## Work request
Retype the whole listing below precisely.

- Opening Delimiter -

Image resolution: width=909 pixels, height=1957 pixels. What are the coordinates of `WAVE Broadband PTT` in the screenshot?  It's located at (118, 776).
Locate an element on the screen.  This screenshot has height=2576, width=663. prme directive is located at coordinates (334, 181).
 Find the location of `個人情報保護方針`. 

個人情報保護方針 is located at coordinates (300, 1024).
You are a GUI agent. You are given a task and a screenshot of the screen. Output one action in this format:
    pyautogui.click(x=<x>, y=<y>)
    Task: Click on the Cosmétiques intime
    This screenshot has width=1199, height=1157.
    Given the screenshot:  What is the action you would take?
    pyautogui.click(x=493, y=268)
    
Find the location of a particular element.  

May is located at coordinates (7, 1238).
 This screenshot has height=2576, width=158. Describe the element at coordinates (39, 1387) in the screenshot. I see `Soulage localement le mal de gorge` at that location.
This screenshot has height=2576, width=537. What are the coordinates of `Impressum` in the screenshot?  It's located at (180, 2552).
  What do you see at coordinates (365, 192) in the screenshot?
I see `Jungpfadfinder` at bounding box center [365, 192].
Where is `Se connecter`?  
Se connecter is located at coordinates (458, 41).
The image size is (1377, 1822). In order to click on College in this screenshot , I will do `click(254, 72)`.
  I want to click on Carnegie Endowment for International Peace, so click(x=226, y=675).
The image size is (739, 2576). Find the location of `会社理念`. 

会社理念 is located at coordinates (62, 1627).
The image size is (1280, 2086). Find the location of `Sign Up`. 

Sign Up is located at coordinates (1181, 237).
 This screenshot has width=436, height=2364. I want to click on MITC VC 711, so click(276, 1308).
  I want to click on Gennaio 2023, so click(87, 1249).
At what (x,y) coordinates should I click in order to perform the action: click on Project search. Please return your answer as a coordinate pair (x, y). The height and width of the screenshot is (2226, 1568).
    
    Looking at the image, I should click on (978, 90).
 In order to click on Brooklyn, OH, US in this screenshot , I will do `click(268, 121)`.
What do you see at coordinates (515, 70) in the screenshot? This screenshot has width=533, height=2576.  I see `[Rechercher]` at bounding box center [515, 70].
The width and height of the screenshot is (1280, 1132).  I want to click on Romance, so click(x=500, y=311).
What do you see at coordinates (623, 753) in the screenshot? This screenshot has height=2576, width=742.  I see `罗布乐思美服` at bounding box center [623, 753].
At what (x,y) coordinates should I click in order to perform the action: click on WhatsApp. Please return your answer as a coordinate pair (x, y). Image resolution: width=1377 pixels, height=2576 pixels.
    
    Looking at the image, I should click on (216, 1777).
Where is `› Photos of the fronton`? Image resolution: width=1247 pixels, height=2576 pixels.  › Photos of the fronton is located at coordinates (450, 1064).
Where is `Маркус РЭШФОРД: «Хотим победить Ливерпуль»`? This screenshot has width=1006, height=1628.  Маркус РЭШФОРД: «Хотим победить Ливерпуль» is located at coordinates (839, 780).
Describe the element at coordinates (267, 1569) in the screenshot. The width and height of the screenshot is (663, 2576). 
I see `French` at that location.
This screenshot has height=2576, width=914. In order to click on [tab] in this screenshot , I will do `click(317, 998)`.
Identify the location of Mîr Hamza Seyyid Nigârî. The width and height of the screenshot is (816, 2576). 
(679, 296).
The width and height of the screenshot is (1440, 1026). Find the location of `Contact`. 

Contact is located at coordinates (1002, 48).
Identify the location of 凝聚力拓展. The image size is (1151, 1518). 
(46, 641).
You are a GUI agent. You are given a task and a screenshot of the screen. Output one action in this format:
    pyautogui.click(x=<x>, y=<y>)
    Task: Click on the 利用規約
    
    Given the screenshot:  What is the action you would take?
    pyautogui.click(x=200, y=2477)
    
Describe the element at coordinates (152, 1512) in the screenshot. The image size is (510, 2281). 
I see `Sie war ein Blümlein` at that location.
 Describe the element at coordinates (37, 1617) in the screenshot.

- Closing Delimiter -

## Exercise result
Image resolution: width=909 pixels, height=1957 pixels. What are the coordinates of `WAVE Broadband PTT` in the screenshot?  It's located at (118, 776).
Locate an element on the screen.  This screenshot has height=2576, width=663. prme directive is located at coordinates (334, 181).
 Find the location of `個人情報保護方針`. 

個人情報保護方針 is located at coordinates (300, 1024).
You are a GUI agent. You are given a task and a screenshot of the screen. Output one action in this format:
    pyautogui.click(x=<x>, y=<y>)
    Task: Click on the Cosmétiques intime
    This screenshot has width=1199, height=1157.
    Given the screenshot:  What is the action you would take?
    pyautogui.click(x=493, y=268)
    
Find the location of a particular element.  

May is located at coordinates (7, 1238).
 This screenshot has height=2576, width=158. Describe the element at coordinates (39, 1387) in the screenshot. I see `Soulage localement le mal de gorge` at that location.
This screenshot has height=2576, width=537. What are the coordinates of `Impressum` in the screenshot?  It's located at (180, 2552).
  What do you see at coordinates (365, 192) in the screenshot?
I see `Jungpfadfinder` at bounding box center [365, 192].
Where is `Se connecter`?  
Se connecter is located at coordinates (458, 41).
The image size is (1377, 1822). In order to click on College in this screenshot , I will do `click(254, 72)`.
  I want to click on Carnegie Endowment for International Peace, so click(x=226, y=675).
The image size is (739, 2576). Find the location of `会社理念`. 

会社理念 is located at coordinates (62, 1627).
The image size is (1280, 2086). Find the location of `Sign Up`. 

Sign Up is located at coordinates (1181, 237).
 This screenshot has width=436, height=2364. I want to click on MITC VC 711, so click(276, 1308).
  I want to click on Gennaio 2023, so click(87, 1249).
At what (x,y) coordinates should I click in order to perform the action: click on Project search. Please return your answer as a coordinate pair (x, y). The height and width of the screenshot is (2226, 1568).
    
    Looking at the image, I should click on (978, 90).
 In order to click on Brooklyn, OH, US in this screenshot , I will do `click(268, 121)`.
What do you see at coordinates (515, 70) in the screenshot? This screenshot has width=533, height=2576.  I see `[Rechercher]` at bounding box center [515, 70].
The width and height of the screenshot is (1280, 1132).  I want to click on Romance, so click(x=500, y=311).
What do you see at coordinates (623, 753) in the screenshot? This screenshot has height=2576, width=742.  I see `罗布乐思美服` at bounding box center [623, 753].
At what (x,y) coordinates should I click in order to perform the action: click on WhatsApp. Please return your answer as a coordinate pair (x, y). Image resolution: width=1377 pixels, height=2576 pixels.
    
    Looking at the image, I should click on (216, 1777).
Where is `› Photos of the fronton`? Image resolution: width=1247 pixels, height=2576 pixels.  › Photos of the fronton is located at coordinates (450, 1064).
Where is `Маркус РЭШФОРД: «Хотим победить Ливерпуль»`? This screenshot has width=1006, height=1628.  Маркус РЭШФОРД: «Хотим победить Ливерпуль» is located at coordinates (839, 780).
Describe the element at coordinates (267, 1569) in the screenshot. The width and height of the screenshot is (663, 2576). 
I see `French` at that location.
This screenshot has height=2576, width=914. In order to click on [tab] in this screenshot , I will do `click(317, 998)`.
Identify the location of Mîr Hamza Seyyid Nigârî. The width and height of the screenshot is (816, 2576). 
(679, 296).
The width and height of the screenshot is (1440, 1026). Find the location of `Contact`. 

Contact is located at coordinates (1002, 48).
Identify the location of 凝聚力拓展. The image size is (1151, 1518). 
(46, 641).
You are a GUI agent. You are given a task and a screenshot of the screen. Output one action in this format:
    pyautogui.click(x=<x>, y=<y>)
    Task: Click on the 利用規約
    
    Given the screenshot:  What is the action you would take?
    pyautogui.click(x=200, y=2477)
    
Describe the element at coordinates (152, 1512) in the screenshot. The image size is (510, 2281). 
I see `Sie war ein Blümlein` at that location.
 Describe the element at coordinates (37, 1617) in the screenshot.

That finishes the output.